* Task to complete: Pull every line containing "Rashford" from the entries.

Dataset entries
—————

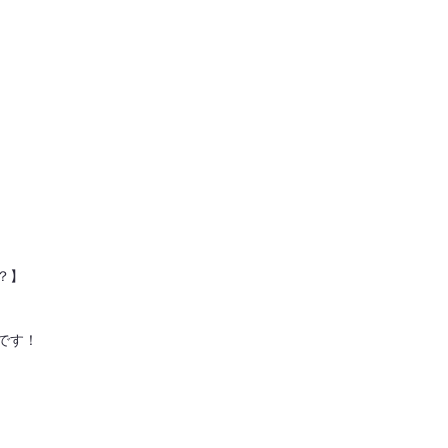
？】
です！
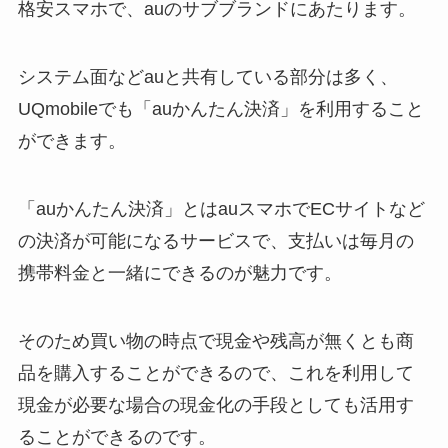
格安スマホで、auのサブブランドにあたります。
システム面などauと共有している部分は多く、
UQmobileでも「auかんたん決済」を利用すること
ができます。
「auかんたん決済」とはauスマホでECサイトなど
の決済が可能になるサービスで、支払いは毎月の
携帯料金と一緒にできるのが魅力です。
そのため買い物の時点で現金や残高が無くとも商
品を購入することができるので、これを利用して
現金が必要な場合の現金化の手段としても活用す
ることができるのです。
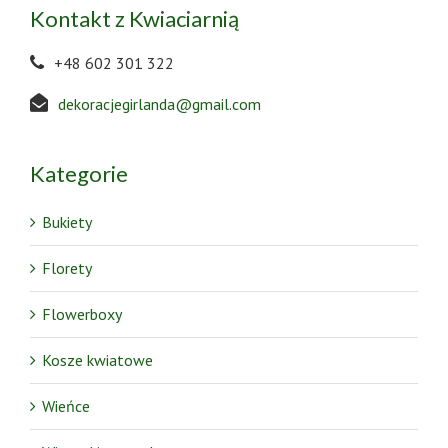
Kontakt z Kwiaciarnią
+48 602 301 322
dekoracjegirlanda@gmail.com
Kategorie
Bukiety
Florety
Flowerboxy
Kosze kwiatowe
Wieńce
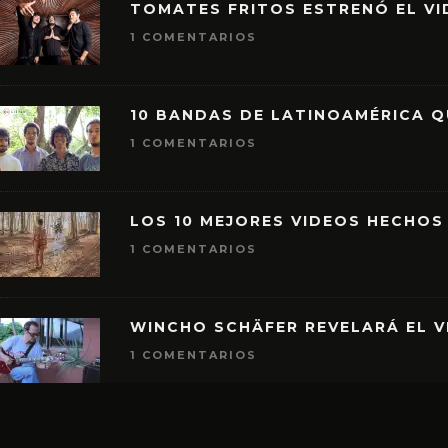
TOMATES FRITOS ESTRENÓ EL VID
1 COMENTARIOS
10 BANDAS DE LATINOAMÉRICA 
1 COMENTARIOS
LOS 10 MEJORES VIDEOS HECHOS
1 COMENTARIOS
WINCHO SCHÄFER REVELARÁ EL V
1 COMENTARIOS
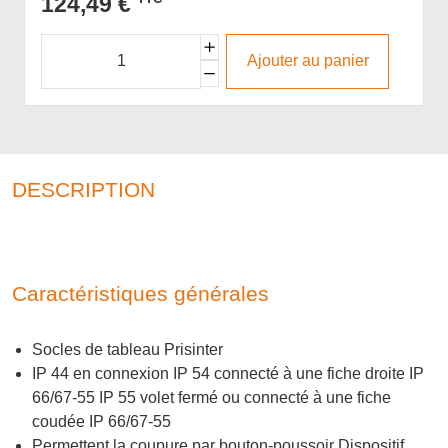
124,49 €
Ajouter au panier
DESCRIPTION
Caractéristiques générales
Socles de tableau Prisinter
IP 44 en connexion IP 54 connecté à une fiche droite IP
66/67-55 IP 55 volet fermé ou connecté à une fiche
coudée IP 66/67-55
Permettent la coupure par bouton-poussoir Dispositif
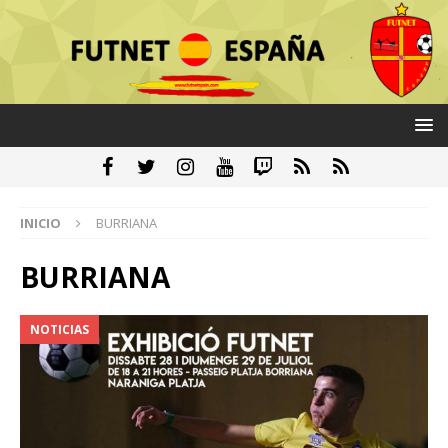
INICIO
BURRIANA
BURRIANA
NOTICIAS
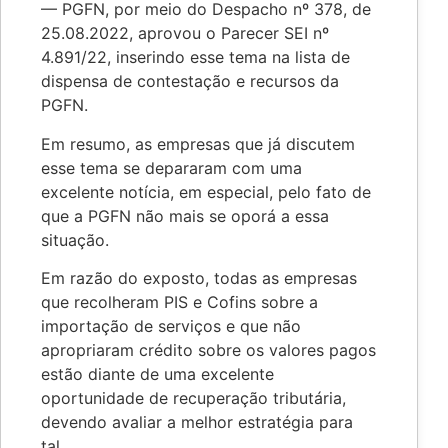
— PGFN, por meio do Despacho nº 378, de
25.08.2022, aprovou o Parecer SEI nº
4.891/22, inserindo esse tema na lista de
dispensa de contestação e recursos da
PGFN.
Em resumo, as empresas que já discutem
esse tema se depararam com uma
excelente notícia, em especial, pelo fato de
que a PGFN não mais se oporá a essa
situação.
Em razão do exposto, todas as empresas
que recolheram PIS e Cofins sobre a
importação de serviços e que não
apropriaram crédito sobre os valores pagos
estão diante de uma excelente
oportunidade de recuperação tributária,
devendo avaliar a melhor estratégia para
tal.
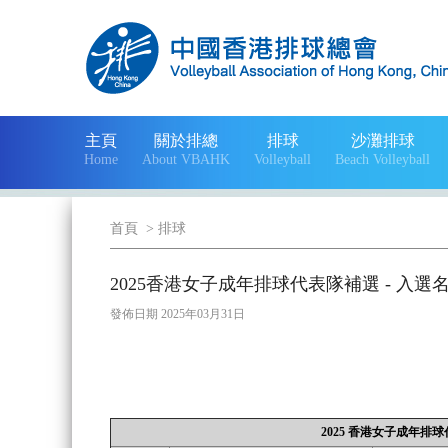
主頁
關於排總
排球
沙灘排球
Home
About VBAHK
Volleyball
Beach Volleyball
首頁
>
排球
2025香港女子成年排球代表隊補選 - 入選
發佈日期 2025年03月31日
2025 香港女子成年排球代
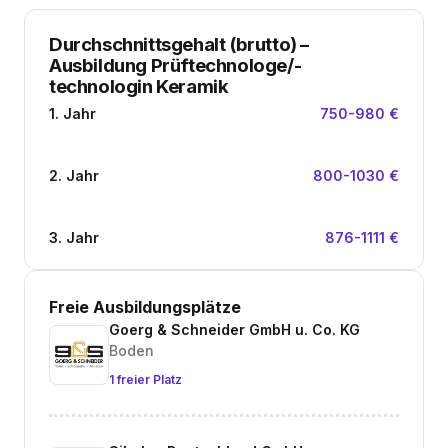
Durchschnittsgehalt (brutto)
–
Ausbildung Prüftechnologe/-
technologin Keramik
1. Jahr
750-980 €
2. Jahr
800-1030 €
3. Jahr
876-1111 €
Freie Ausbildungsplätze
Goerg & Schneider GmbH u. Co. KG
Boden
1 freier Platz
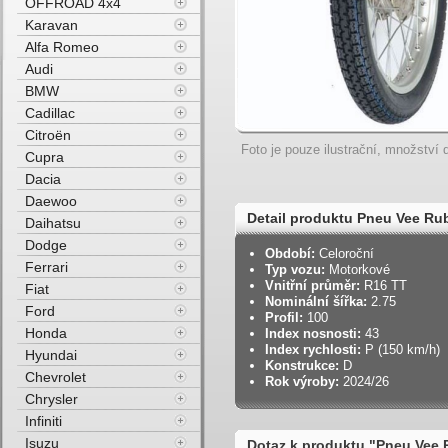
OFFROAD 4x4
Karavan
Alfa Romeo
Audi
BMW
Cadillac
Citroën
Foto je pouze ilustrační, množství d
Cupra
Dacia
Daewoo
Detail produktu Pneu Vee Ru
Daihatsu
Dodge
Období:
Celoroční
Ferrari
Typ vozu:
Motorkové
Vnitřní průměr:
R16 TT
Fiat
Nominální šířka:
2.75
Ford
Profil:
100
Honda
Index nosnosti:
43
Index rychlosti:
P (150 km/h)
Hyundai
Konstrukce:
D
Chevrolet
Rok výroby:
2024/26
Chrysler
Infiniti
Isuzu
Dotaz k produktu "Pneu Vee 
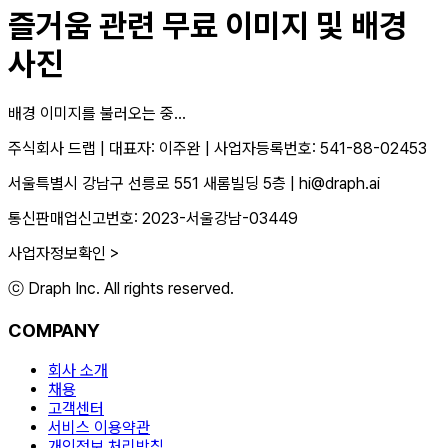
즐거움
관련 무료 이미지 및 배경
사진
배경 이미지를 불러오는 중...
주식회사 드랩
|
대표자: 이주완
|
사업자등록번호: 541-88-02453
서울특별시 강남구 선릉로 551 새롬빌딩 5층
|
hi@draph.ai
통신판매업신고번호: 2023-서울강남-03449
사업자정보확인 >
ⓒ Draph Inc. All rights reserved.
COMPANY
회사 소개
채용
고객센터
서비스 이용약관
개인정보 처리방침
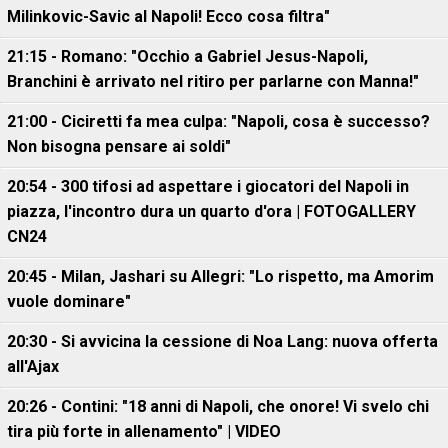
Milinkovic-Savic al Napoli! Ecco cosa filtra"
21:15 - Romano: "Occhio a Gabriel Jesus-Napoli,
Branchini è arrivato nel ritiro per parlarne con Manna!"
21:00 - Ciciretti fa mea culpa: "Napoli, cosa è successo?
Non bisogna pensare ai soldi"
20:54 - 300 tifosi ad aspettare i giocatori del Napoli in
piazza, l'incontro dura un quarto d'ora | FOTOGALLERY
CN24
20:45 - Milan, Jashari su Allegri: "Lo rispetto, ma Amorim
vuole dominare"
20:30 - Si avvicina la cessione di Noa Lang: nuova offerta
all'Ajax
20:26 - Contini: "18 anni di Napoli, che onore! Vi svelo chi
tira più forte in allenamento" | VIDEO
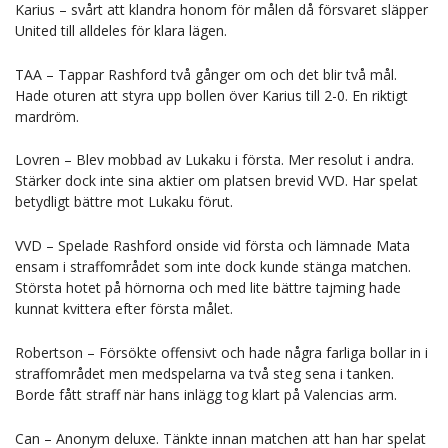
Karius – svårt att klandra honom för målen då försvaret släpper
United till alldeles för klara lägen.
TAA – Tappar Rashford två gånger om och det blir två mål.
Hade oturen att styra upp bollen över Karius till 2-0. En riktigt
mardröm.
Lovren – Blev mobbad av Lukaku i första. Mer resolut i andra.
Stärker dock inte sina aktier om platsen brevid VVD. Har spelat
betydligt bättre mot Lukaku förut.
VVD – Spelade Rashford onside vid första och lämnade Mata
ensam i straffområdet som inte dock kunde stänga matchen.
Största hotet på hörnorna och med lite bättre tajming hade
kunnat kvittera efter första målet.
Robertson – Försökte offensivt och hade några farliga bollar in i
straffområdet men medspelarna va två steg sena i tanken.
Borde fått straff när hans inlägg tog klart på Valencias arm.
Can – Anonym deluxe. Tänkte innan matchen att han har spelat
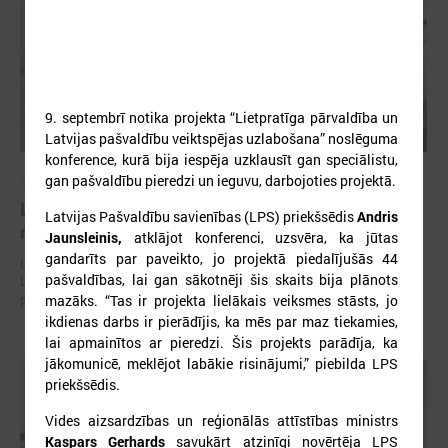
9. septembrī notika projekta “Lietpratīga pārvaldība un
Latvijas pašvaldību veiktspējas uzlabošana” noslēguma
konference, kurā bija iespēja uzklausīt gan speciālistu,
gan pašvaldību pieredzi un ieguvu, darbojoties projektā.
2026. gada 30. jūlijs
Latvijas Pašvaldību savienības un Iekšlietu
Latvijas Pašvaldību savienības (LPS) priekšsēdis
Andris
ministrijas sarunas
Jaunsleinis,
atklājot konferenci, uzsvēra, ka jūtas
gandarīts par paveikto, jo projektā piedalījušās 44
Latvijas Pašvaldību savienība aicina piedalīties Iekšlietu ministrijas un
pašvaldības, lai gan sākotnēji šis skaits bija plānots
Latvijas Pašvaldību savienības sarunās, kas notiks šī gada 5. augustā
plkst. 14:30 LPS 4. stāva zālē (Mazā Pils iela 1, Rīga).
mazāks. “Tas ir projekta lielākais veiksmes stāsts, jo
ikdienas darbs ir pierādījis, ka mēs par maz tiekamies,
lai apmainītos ar pieredzi. Šis projekts parādīja, ka
jākomunicē, meklējot labākie risinājumi,” piebilda LPS
priekšsēdis.
Vides aizsardzības un reģionālās attīstības ministrs
Kaspars Gerhards
savukārt atzinīgi novērtēja LPS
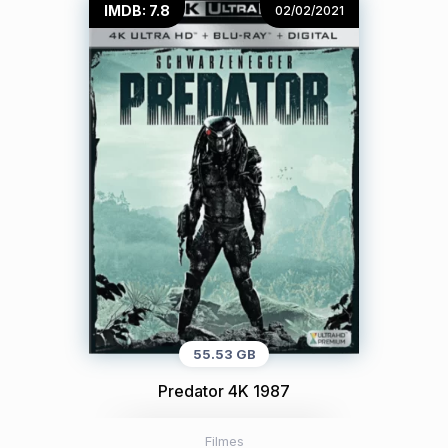
IMDB: 7.8
02/02/2021
55.53 GB
Predator 4K 1987
Filmes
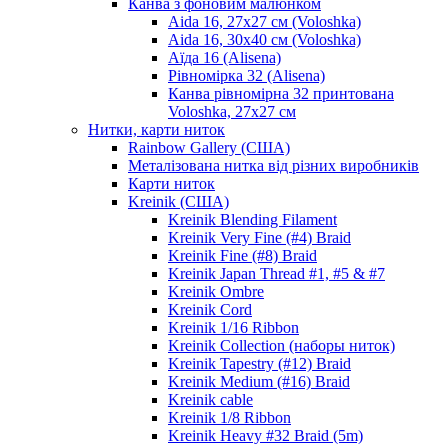
Канва з фоновим малюнком
Aida 16, 27х27 см (Voloshka)
Aida 16, 30х40 см (Voloshka)
Аїда 16 (Alisena)
Рівномірка 32 (Alisena)
Канва рівномірна 32 принтована
Voloshka, 27х27 см
Нитки, карти ниток
Rainbow Gallery (США)
Металізована нитка від різних виробників
Карти ниток
Kreinik (США)
Kreinik Blending Filament
Kreinik Very Fine (#4) Braid
Kreinik Fine (#8) Braid
Kreinik Japan Thread #1, #5 & #7
Kreinik Ombre
Kreinik Cord
Kreinik 1/16 Ribbon
Kreinik Collection (наборы ниток)
Kreinik Tapestry (#12) Braid
Kreinik Medium (#16) Braid
Kreinik cable
Kreinik 1/8 Ribbon
Kreinik Heavy #32 Braid (5m)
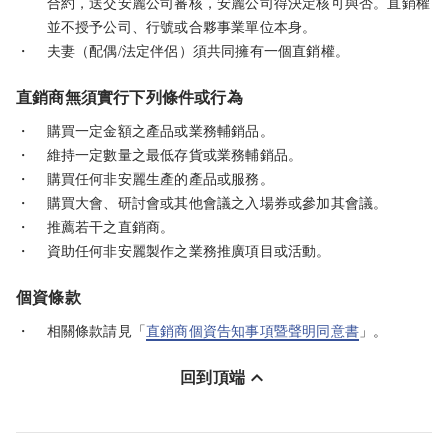
合約，送交安麗公司審核，安麗公司得決定核可與否。直銷權
並不授予公司、行號或合夥事業單位本身。
・
夫妻（配偶/法定伴侶）須共同擁有一個直銷權。
直銷商無須實行下列條件或行為
・
購買一定金額之產品或業務輔銷品。
・
維持一定數量之最低存貨或業務輔銷品。
・
購買任何非安麗生產的產品或服務。
・
購買大會、研討會或其他會議之入場券或參加其會議。
・
推薦若干之直銷商。
・
資助任何非安麗製作之業務推廣項目或活動。
個資條款
・
相關條款請見「
直銷商個資告知事項暨聲明同意書
」。
回到頂端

—————

* Your solution:
TAA – Tappar Rashford två gånger om och det blir två mål.
VVD – Spelade Rashford onside vid första och lämnade Mata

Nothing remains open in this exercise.